In the July 2019 issue of Thyroid (vol. 29, no. 7; 1018–1022) the article entitled “Wide Spectrum of DUOX2 Deficiency: From Life-Threatening Compressive Goiter in Infancy to Lifelong Euthyroidism” by Dufort et al. requires correction.

The length of the novel deletion reported on page 1019 was incorrect. The original data read:

Patient 1 harbored a previously described missense mutation (p.G1518S) known to abolish DUOX2 activity (2), as well as a novel 540 base-pair deletion spanning from intron 5 to exon 7 (NM_014080.4:c.513 + 53_818del, expected to be deleterious). No other variants were found by exome sequencing.

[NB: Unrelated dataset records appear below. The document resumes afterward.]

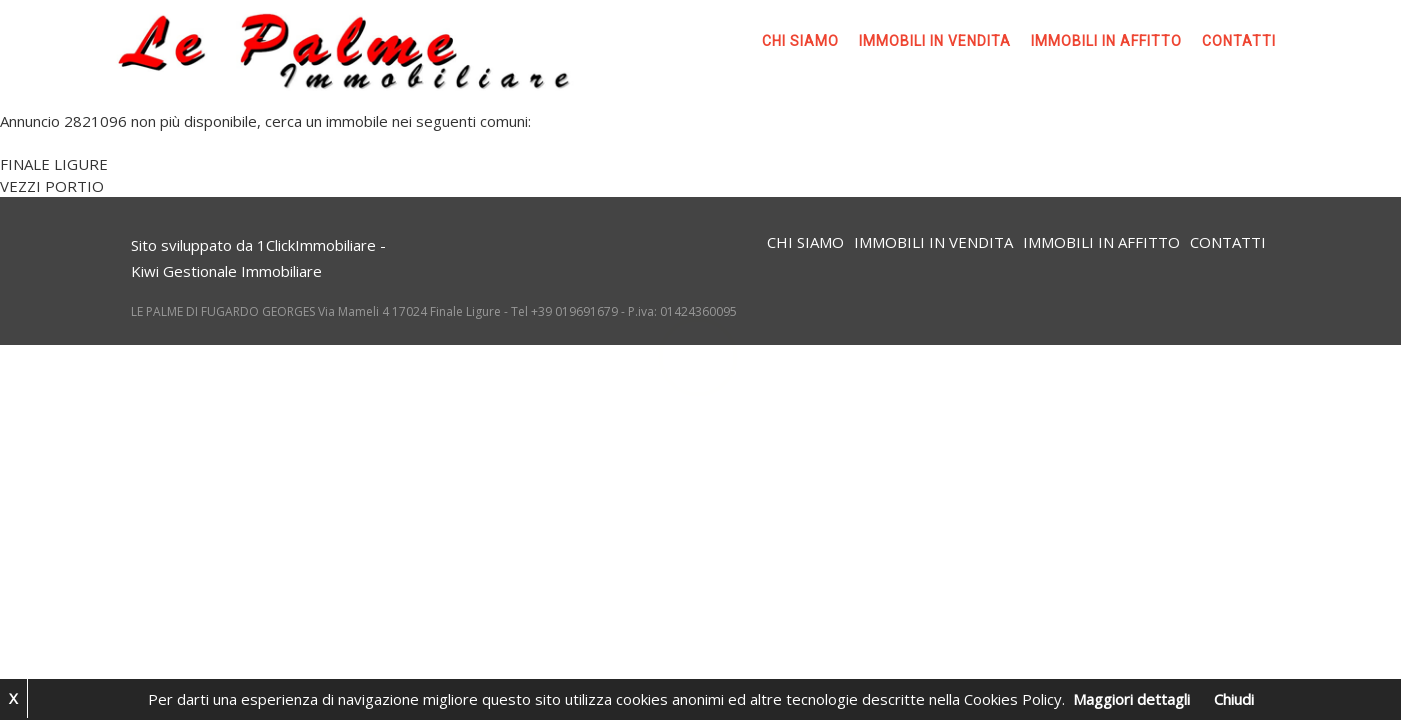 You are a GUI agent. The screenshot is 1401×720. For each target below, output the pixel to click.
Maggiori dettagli (1131, 699)
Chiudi (1234, 699) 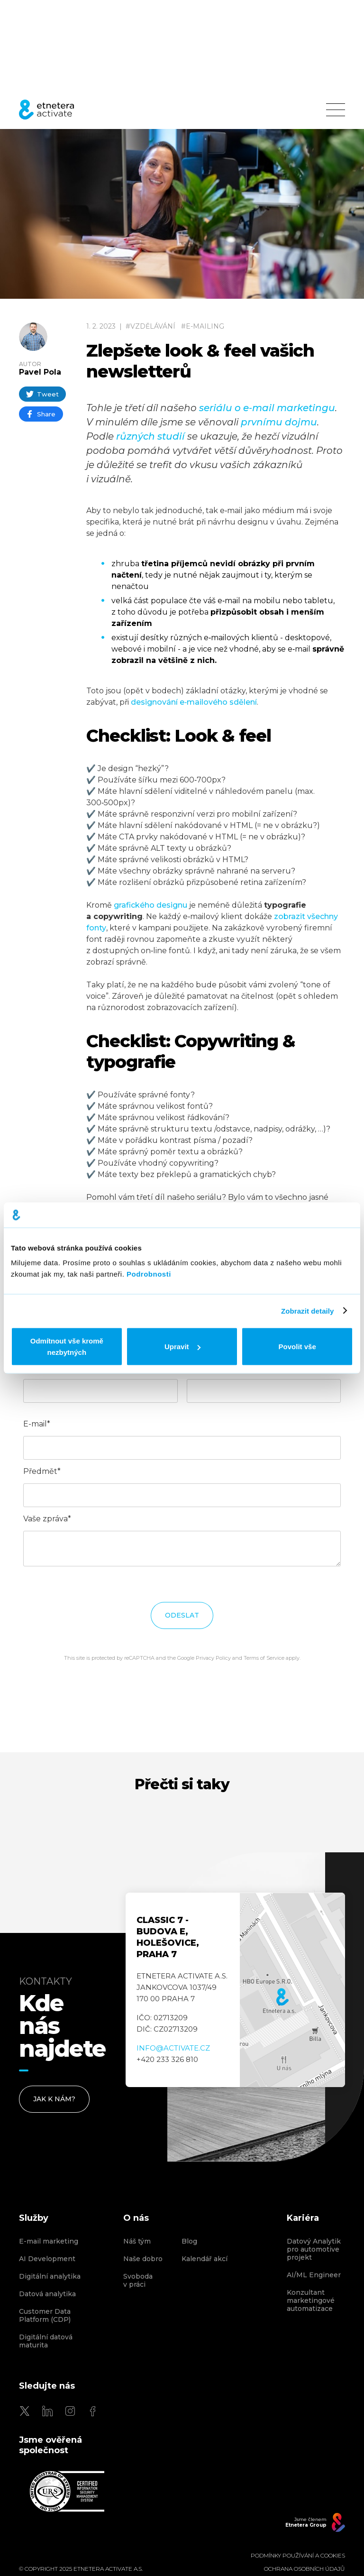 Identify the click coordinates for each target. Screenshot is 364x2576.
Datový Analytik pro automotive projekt (314, 2249)
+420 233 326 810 (167, 2059)
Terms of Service (264, 1658)
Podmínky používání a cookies (298, 2555)
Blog (189, 2241)
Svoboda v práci (138, 2280)
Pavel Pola (40, 372)
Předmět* (42, 1471)
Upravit (182, 1347)
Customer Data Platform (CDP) (45, 2316)
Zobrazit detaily (307, 1310)
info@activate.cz (173, 2047)
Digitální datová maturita (46, 2341)
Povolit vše (297, 1347)
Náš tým (137, 2241)
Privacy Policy (213, 1658)
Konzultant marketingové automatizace (311, 2301)
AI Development (47, 2259)
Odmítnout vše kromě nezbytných (66, 1346)
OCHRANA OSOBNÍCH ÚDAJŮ (304, 2569)
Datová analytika (47, 2294)
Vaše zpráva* (47, 1518)
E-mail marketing (48, 2241)
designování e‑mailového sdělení (194, 702)
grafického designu (150, 905)
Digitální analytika (50, 2276)
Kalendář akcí (205, 2259)
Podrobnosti (149, 1274)
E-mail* (36, 1423)
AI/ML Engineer (314, 2275)
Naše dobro (143, 2259) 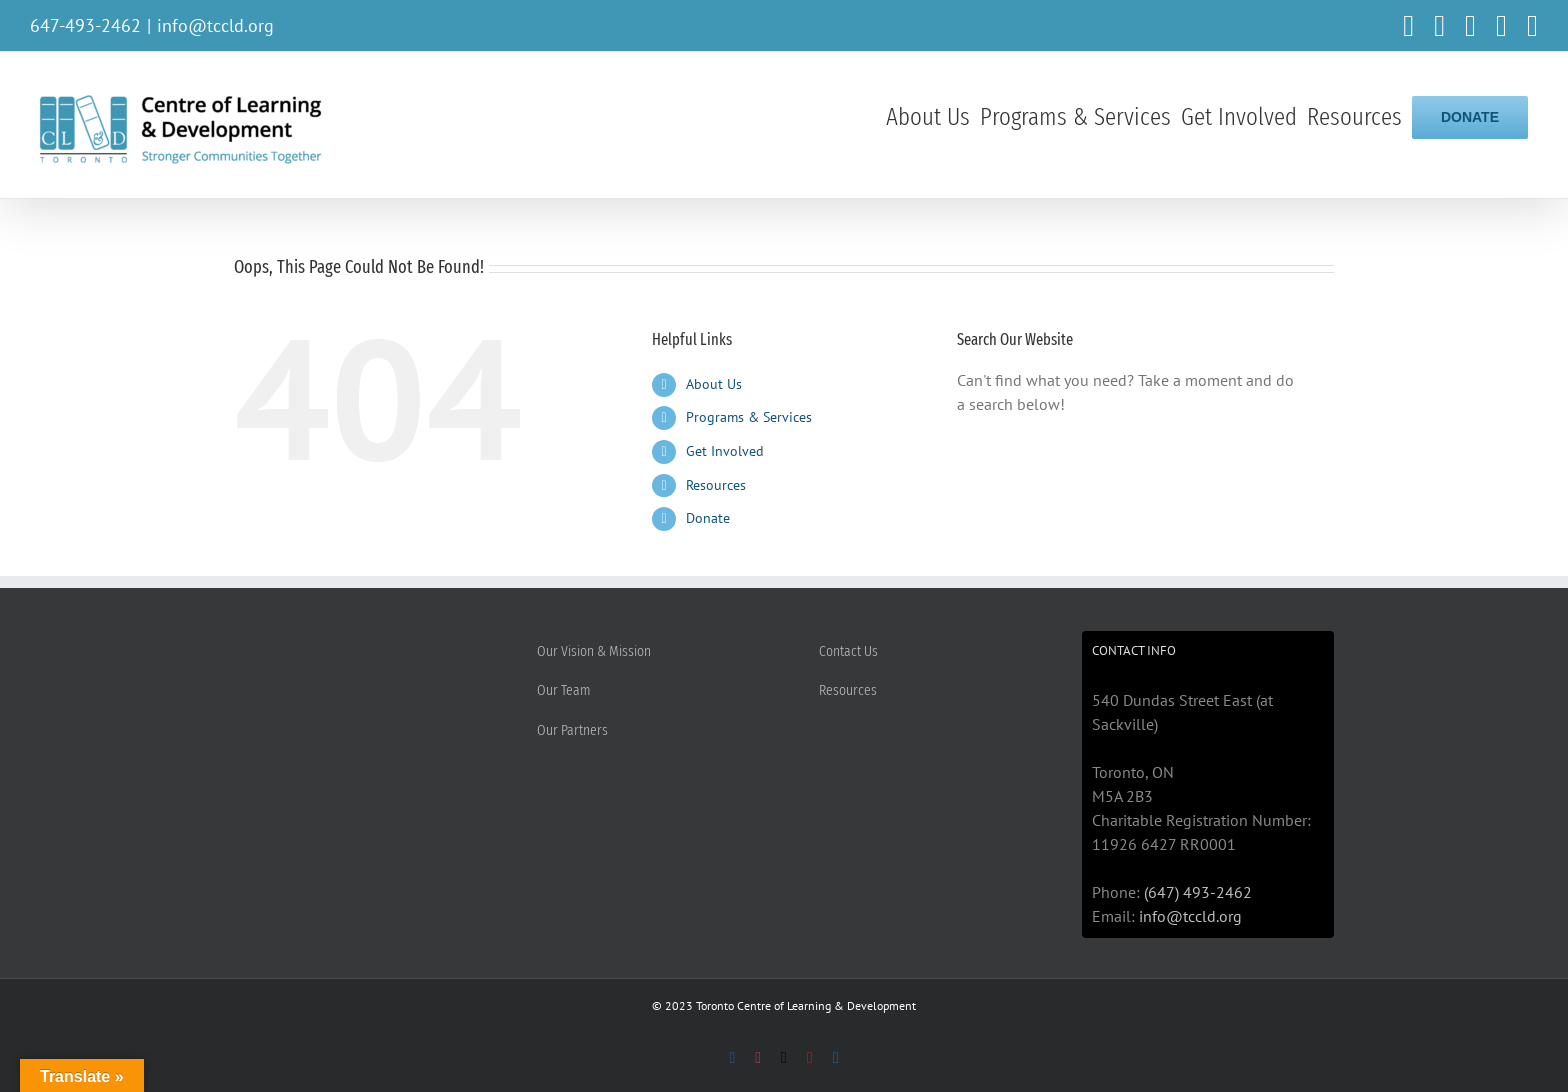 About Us (714, 384)
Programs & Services (749, 417)
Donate (708, 518)
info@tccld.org (215, 25)
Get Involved (725, 451)
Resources (716, 485)
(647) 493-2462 (1198, 892) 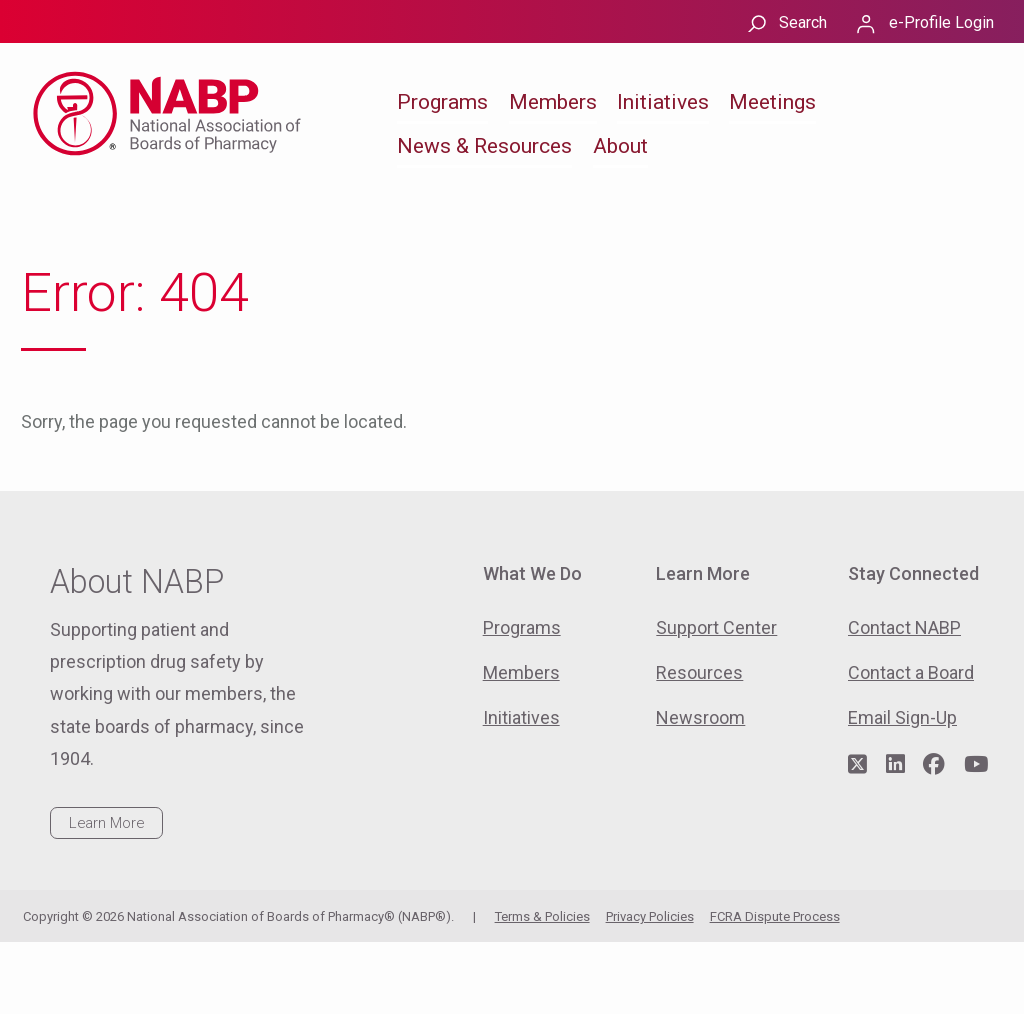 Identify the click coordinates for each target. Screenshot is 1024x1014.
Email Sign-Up (902, 717)
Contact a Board (911, 672)
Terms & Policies (542, 916)
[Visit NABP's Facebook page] (934, 765)
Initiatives (663, 102)
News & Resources (484, 146)
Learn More (106, 823)
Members (553, 102)
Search (803, 22)
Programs (442, 102)
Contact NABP (904, 627)
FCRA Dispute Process (775, 916)
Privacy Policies (650, 916)
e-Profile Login (941, 22)
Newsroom (700, 717)
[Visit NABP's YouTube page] (976, 765)
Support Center (716, 627)
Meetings (772, 102)
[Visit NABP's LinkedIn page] (895, 765)
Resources (699, 672)
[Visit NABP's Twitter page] (857, 765)
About (620, 146) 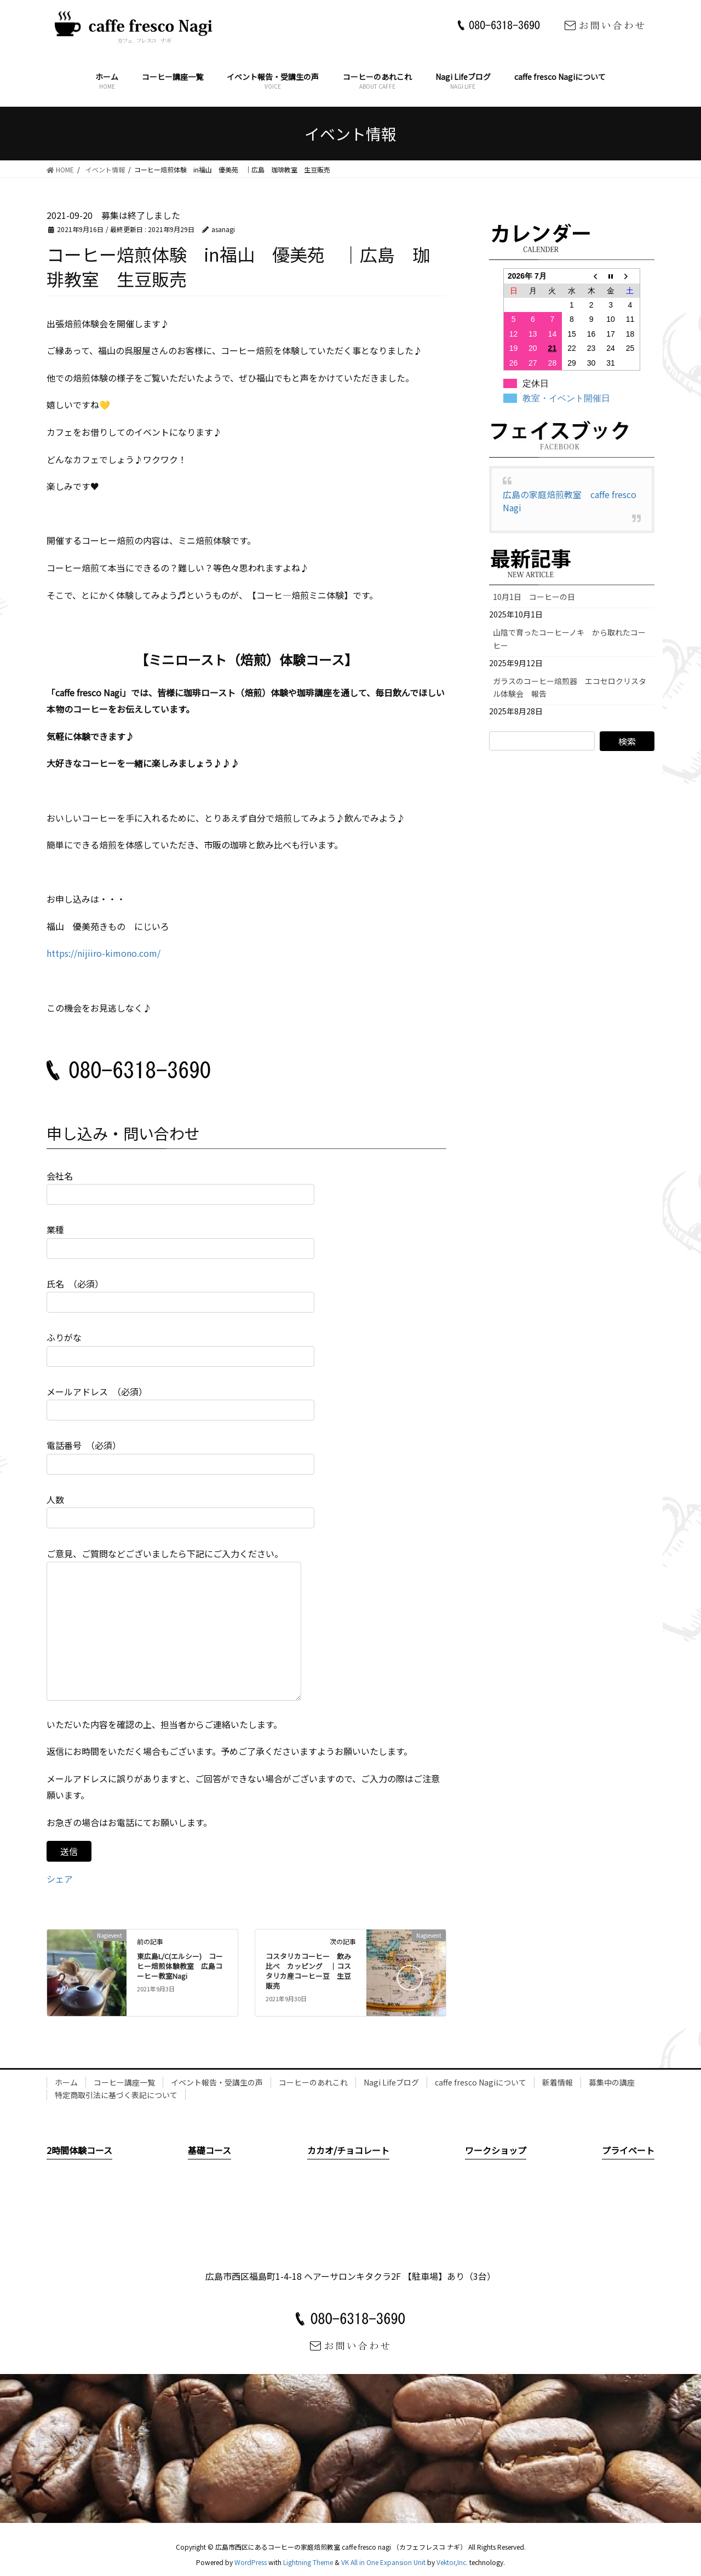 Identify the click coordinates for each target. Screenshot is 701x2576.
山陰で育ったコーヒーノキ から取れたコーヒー (569, 638)
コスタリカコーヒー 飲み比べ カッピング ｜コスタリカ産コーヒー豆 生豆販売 (308, 1971)
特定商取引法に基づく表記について (116, 2094)
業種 (180, 1240)
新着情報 (557, 2082)
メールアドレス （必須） (180, 1402)
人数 (180, 1510)
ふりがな (180, 1348)
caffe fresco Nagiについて (480, 2082)
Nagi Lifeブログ (391, 2082)
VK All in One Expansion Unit (383, 2562)
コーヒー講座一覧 (124, 2082)
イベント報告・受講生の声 (217, 2082)
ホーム (66, 2082)
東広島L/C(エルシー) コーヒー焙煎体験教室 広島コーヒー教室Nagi (180, 1966)
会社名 (180, 1187)
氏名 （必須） (180, 1295)
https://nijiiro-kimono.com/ (103, 953)
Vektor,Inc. (452, 2562)
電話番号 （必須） (180, 1456)
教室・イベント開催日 (566, 398)
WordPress (250, 2562)
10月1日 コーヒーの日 (538, 596)
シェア (60, 1878)
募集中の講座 (612, 2082)
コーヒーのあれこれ (313, 2082)
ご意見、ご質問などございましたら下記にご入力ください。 (174, 1624)
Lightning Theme (308, 2562)
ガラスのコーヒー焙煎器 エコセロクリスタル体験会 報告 (569, 687)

The data has been revised to:

Patient 1 harbored a previously described missense mutation (p.G1518S) known to abolish DUOX2 activity (2), as well as a novel 541 base-pair deletion spanning from intron 5 to exon 7 (NM_014080.4:c.513 + 53_818del, expected to be deleterious). No other variants were found by exome sequencing.

The online version of the article has been corrected to reflect this. The authors apologize for the error.